Deutsch, who joined the group’s staff in 2004 after working as a lawyer at Cadwalader, issued a statement saying, “We remain focused on the advocacy and educational needs of all of the interests in the structured finance industry.”
While the statement didn’t directly address the mass resignations, Deutsch said negotiations over the association’s separation several years ago from the Securities Industry and Financial Markets Association have been “messier and more difficult than expected.”
Other firms that have left the group or pulled their employees off the board included Amherst Securities Group LP, Fitch Ratings Ltd., Moody’s Investors Service and Natixis SA, the people said. Ralph Daloisio of Natixis was the chairman of the ASF board; he didn’t return calls seeking comment.
Zia Ahmed, a spokesman for Bank of America, confirmed that the bank quit the forum, declining to comment further.
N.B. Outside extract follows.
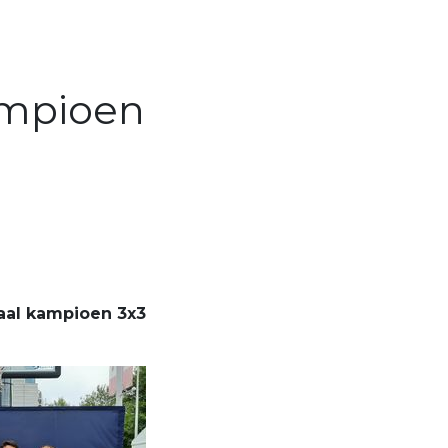
ampioen
aal kampioen 3x3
Sean Dobson, head of Amherst Securities, left the board “due to concerns around transparency and governance,” said Tom Johnson, a spokesman for the bond broker. Spokesmen for other board members either declined to comment, didn’t respond to messages, or couldn’t be reached.
The ASF, based in New York, lobbies and holds conferences for the industry, which packages loans and leases into securities. Last year, securitization produced more than $500 billion of new bonds globally.
In testimony to Congress last year, Deutsch said the forum had 330 members. According to the group’s website, members include issuers, investors, financial intermediaries, rating companies, legal and accounting firms, trustees and servicers.